Asheris cornered the first servant they passed, giving her a long set of instructions that sent her hurrying off in the direction they’d come. Another series of corridors and walkways led them to a dark wing that smelled of plaster and sawdust. From the depth of the silence, Isyllt guessed they were far from the central hub of the palace.

“Renovations,” he said apologetically as they passed scaffolding and stacked lumber. “But at least you’ll have privacy.”

“And it’s out of the way if more assassins come.”

“That too.”

He opened a door at the end of the hall and ushered them into a dark suite that smelled not of dust, but of long disuse. Stillness radiated from the plaster walls, the kind born of the absence of people.

“I must report to the empress,” Asheris said, kindling a lamp. “Your luggage will be brought, and food. Wait here, please, until I come for you.”

With her nodded agreement, he was gone.

Adam and Isyllt stood in the warm circle of light. After a moment Adam shrugged and found a second lamp, and began to inspect the rooms.

Wide and high-ceilinged: They would have been airy with the shutters open. The walls were pale plaster, the arching doors and windows crowned with stucco friezes. Blue-veined marble tiles covered the floor. The only furniture was a cedar wardrobe, a table with a single chair, and a low bed shrouded in netting. A smaller set of rooms adjoined the first, just as clean and empty.

The brief tour complete, Adam paused in the doorway. The lamp haloed his spiky hair in gold and painted his face with shadow. “What he said on the road…You knew.”

“Yes.”

“And you trust him, even so?”

“I do. And he trusts me even more to bring me here, knowing what I do.”

Adam sighed. “Always secrets.”

“You should have gone to the mountains,” she said as he turned. She meant it to tease, but the words came out flat and bitter.

He paused, his broken-nosed profile against the light. “I should have. But I didn’t.”

His tone was not soft, precisely, or gentle, but it conjured a not-entirely-unpleasant fluttering sensation in the pit of her stomach. If she’d been less tired, perhaps, less filthy and reeking of horse and sweat—

“Rest,” Adam said, a smile hooking one corner of his mouth. “I’ll wake you if more assassins show up.”

 

Isyllt woke to the smell of food and a soft
otherwise
touch. The food kept her from starting out of bed at the intrusion; killers rarely brought breakfast.

She couldn’t remember falling asleep—she’d only lain down a moment to rest. The bed creaked as she stirred: a wooden frame and leather straps held the reed mattress off the floor. To let air circulate, she assumed, and to keep stray insects from crawling over one’s toes.

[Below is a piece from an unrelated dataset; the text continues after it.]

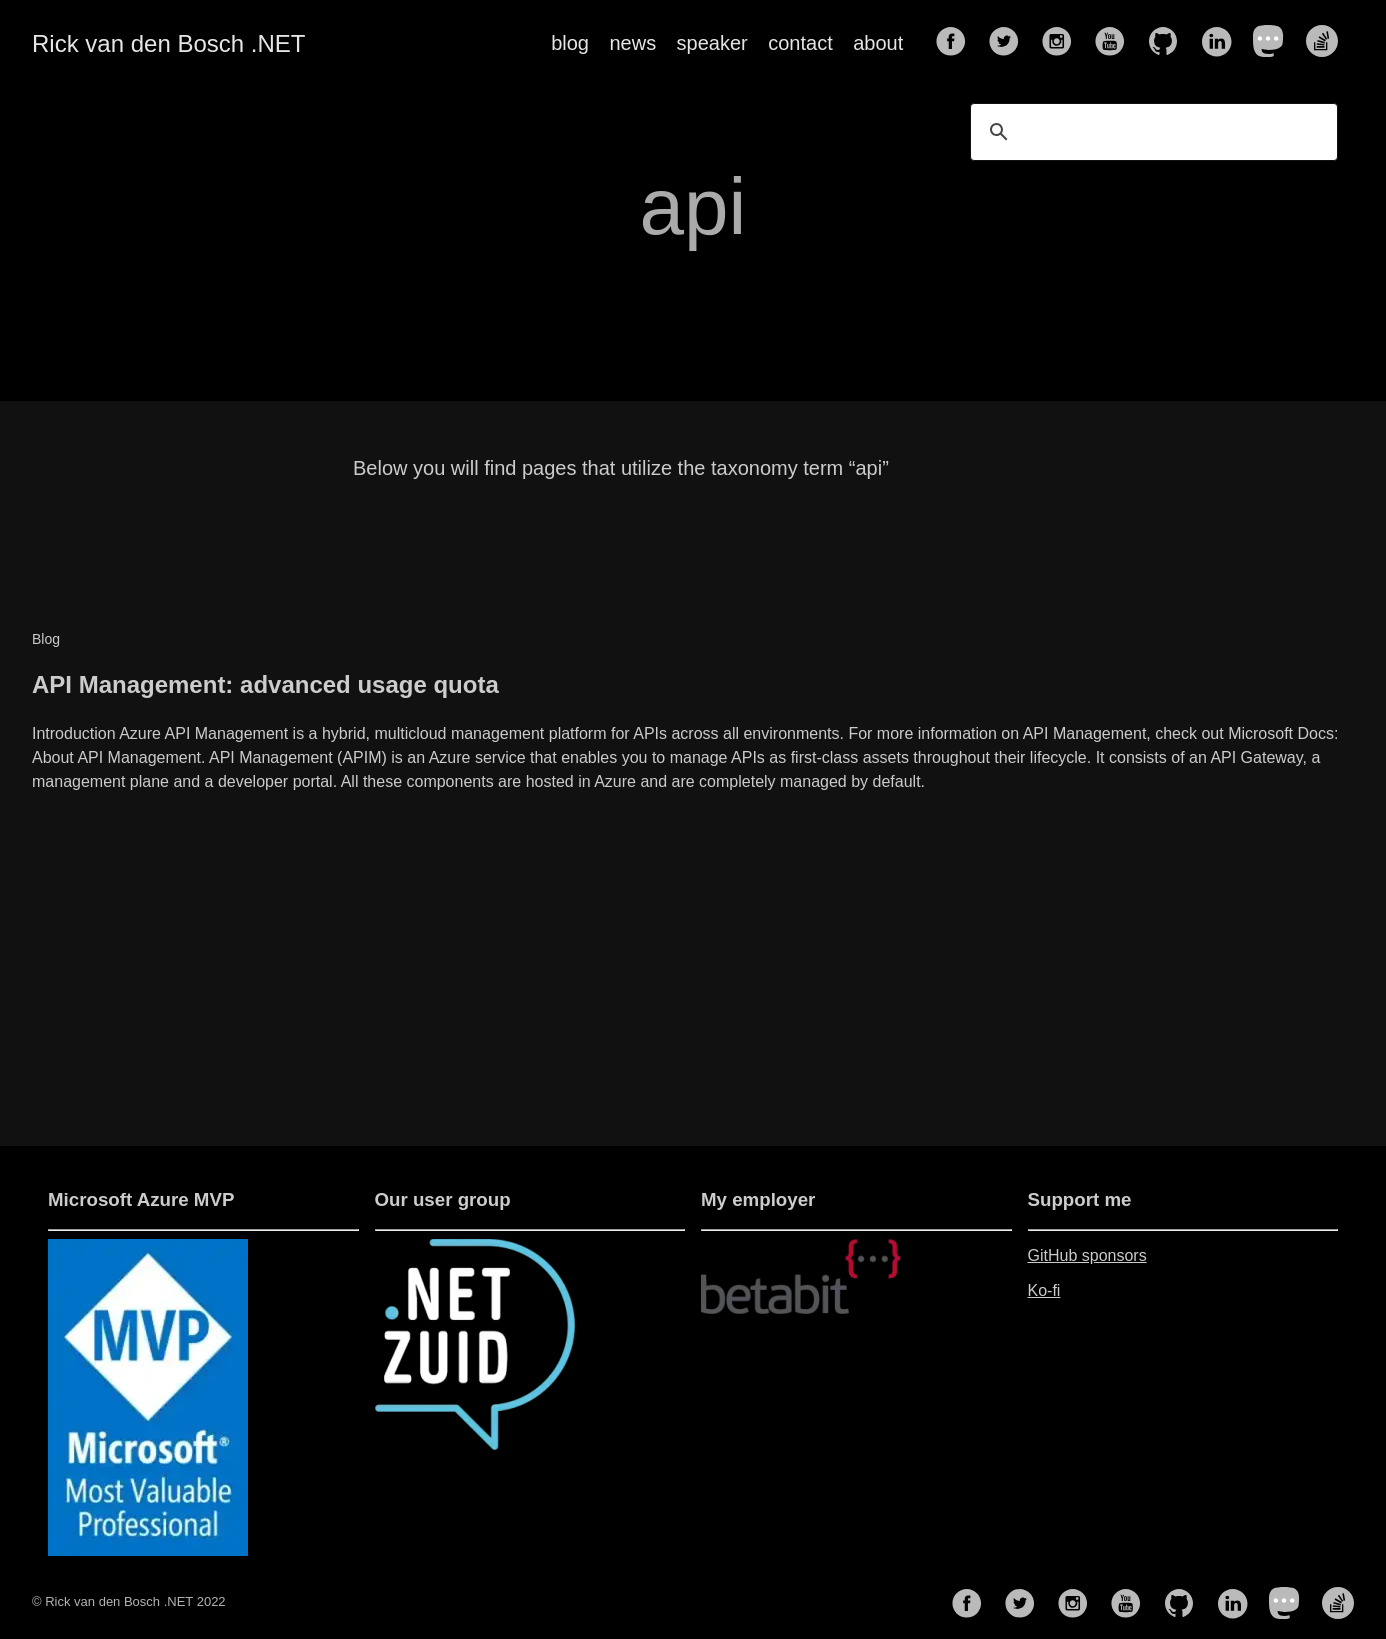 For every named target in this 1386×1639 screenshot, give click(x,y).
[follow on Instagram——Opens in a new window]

The lamp still burned on the table, sharing the space now with a tray of food. Asheris sat in the chair, clean and freshly dressed, her luggage piled beside him.

She cocked an indignant eyebrow. “Watching me sleep?”

“Not long. I can’t keep the food warm forever. Don’t worry—you don’t drool much.”

She snorted, pushing herself up. She’d fallen asleep fully dressed, and now sand lined the creases in the sheets. More scraped inside her clothes and itched in her hair.

“I took the liberty of drawing a bath. I’ll find you servants who aren’t too squeamish of necromancers, but it may take more than a few hours’ notice.”